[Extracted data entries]

************

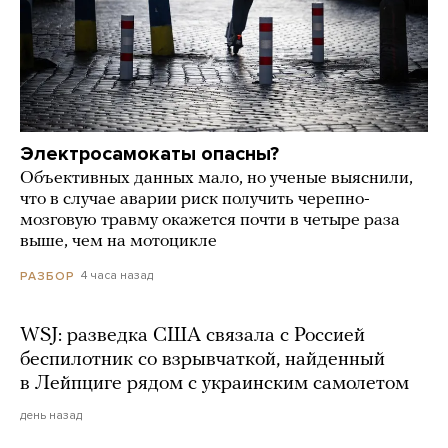
Электросамокаты опасны?
Объективных данных мало, но ученые выяснили,
что в случае аварии риск получить черепно-
мозговую травму окажется почти в четыре раза
выше, чем на мотоцикле
4 часа назад
РАЗБОР
WSJ: разведка США связала с Россией
беспилотник со взрывчаткой, найденный
в Лейпциге рядом с украинским самолетом
день назад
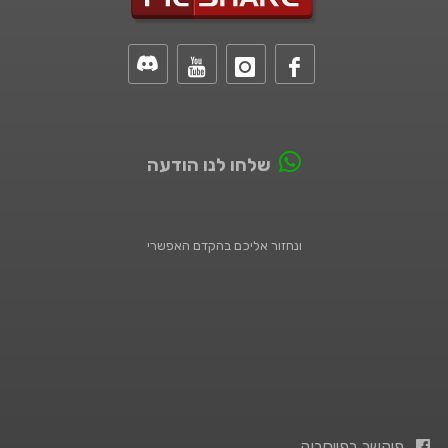
שלחו לנו הודעה
ונחזור אליכם בהקדם האפשרי
פיקשר בפייסבוק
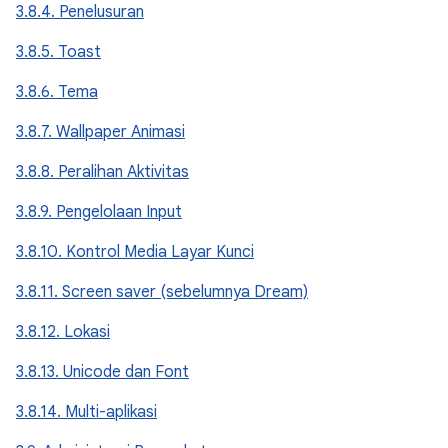
3.8.4. Penelusuran
3.8.5. Toast
3.8.6. Tema
3.8.7. Wallpaper Animasi
3.8.8. Peralihan Aktivitas
3.8.9. Pengelolaan Input
3.8.10. Kontrol Media Layar Kunci
3.8.11. Screen saver (sebelumnya Dream)
3.8.12. Lokasi
3.8.13. Unicode dan Font
3.8.14. Multi-aplikasi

************

Wherever a picture appears in the data, please drop it and retype the rest exactly.

- [Exercise answer]
Электросамокаты опасны?
Объективных данных мало, но ученые выяснили,
что в случае аварии риск получить черепно-
мозговую травму окажется почти в четыре раза
выше, чем на мотоцикле
4 часа назад
РАЗБОР
WSJ: разведка США связала с Россией
беспилотник со взрывчаткой, найденный
в Лейпциге рядом с украинским самолетом
день назад
שלחו לנו הודעה
ונחזור אליכם בהקדם האפשרי
פיקשר בפייסבוק
3.8.4. Penelusuran
3.8.5. Toast
3.8.6. Tema
3.8.7. Wallpaper Animasi
3.8.8. Peralihan Aktivitas
3.8.9. Pengelolaan Input
3.8.10. Kontrol Media Layar Kunci
3.8.11. Screen saver (sebelumnya Dream)
3.8.12. Lokasi
3.8.13. Unicode dan Font
3.8.14. Multi-aplikasi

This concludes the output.